DATA FOR THIS TASK:
━━━━━━━━━━
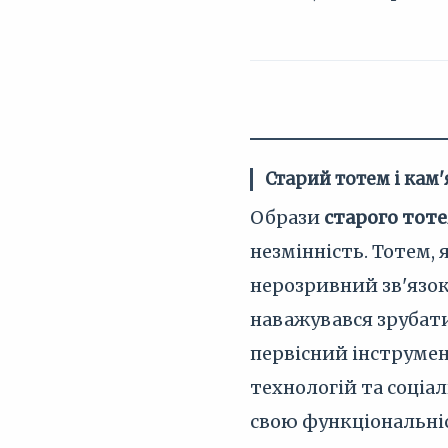
Старий тотем і кам
Образи
старого тот
незмінність. Тотем,
нерозривний зв'язок 
наважувався зрубати
первісний інструмен
технологій та соціа
свою функціональніс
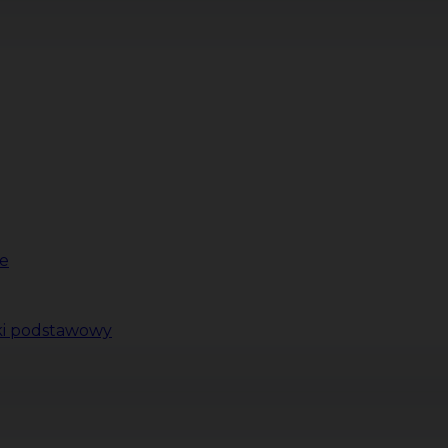
e
ki podstawowy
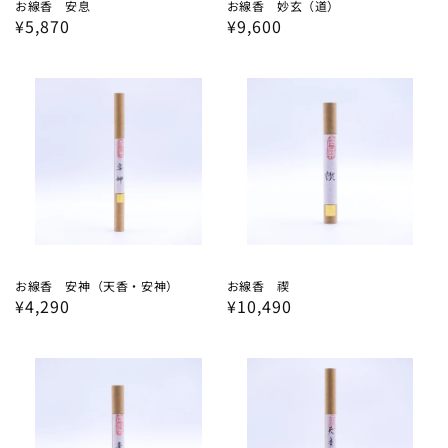
お線香 安息
お線香 妙玄（道）
通
¥5,870
通
¥9,600
常
常
価
価
格
格
お線香 安神（天香・安神）
お線香 禊
通
¥4,290
通
¥10,490
常
常
価
価
格
格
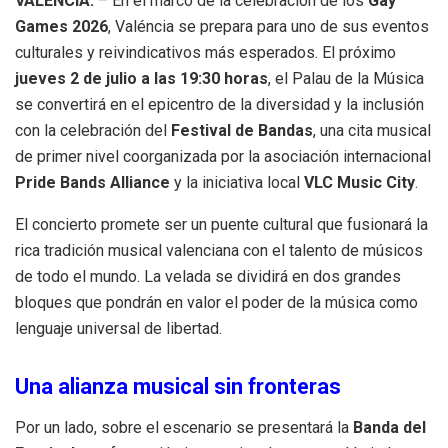
VALÉNCIA.
– En el marco de la celebración de los
Gay
Games 2026
, Valéncia se prepara para uno de sus eventos
culturales y reivindicativos más esperados. El próximo
jueves 2 de julio a las 19:30 horas
, el Palau de la Música
se convertirá en el epicentro de la diversidad y la inclusión
con la celebración del
Festival de Bandas
, una cita musical
de primer nivel coorganizada por la asociación internacional
Pride Bands Alliance
y la iniciativa local
VLC Music City
.
El concierto promete ser un puente cultural que fusionará la
rica tradición musical valenciana con el talento de músicos
de todo el mundo. La velada se dividirá en dos grandes
bloques que pondrán en valor el poder de la música como
lenguaje universal de libertad.
Una alianza musical sin fronteras
Por un lado, sobre el escenario se presentará la
Banda del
━━━━━━━━━━
EXERCISE: Spot every line in the entries that includes the word "musical", and copy each one out.

EXERCISE ANSWER:
, una cita musical
rica tradición musical valenciana con el talento de músicos
Una alianza musical sin fronteras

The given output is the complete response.